Transcribed page contents
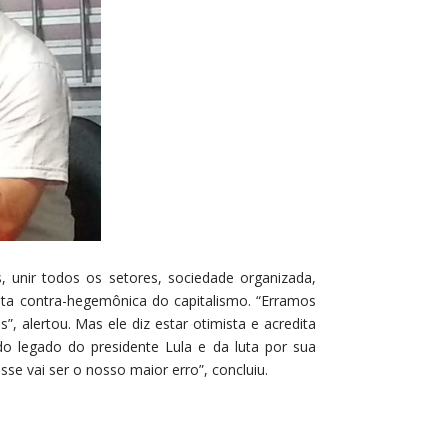
, unir todos os setores, sociedade organizada,
uta contra-hegemônica do capitalismo. “Erramos
 alertou. Mas ele diz estar otimista e acredita
 do legado do presidente Lula e da luta por sua
se vai ser o nosso maior erro”, concluiu.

Work to complete: Output the entries above verbatim, leaving out images.

Exercise response:
, unir todos os setores, sociedade organizada,
uta contra-hegemônica do capitalismo. “Erramos
 alertou. Mas ele diz estar otimista e acredita
 do legado do presidente Lula e da luta por sua
se vai ser o nosso maior erro”, concluiu.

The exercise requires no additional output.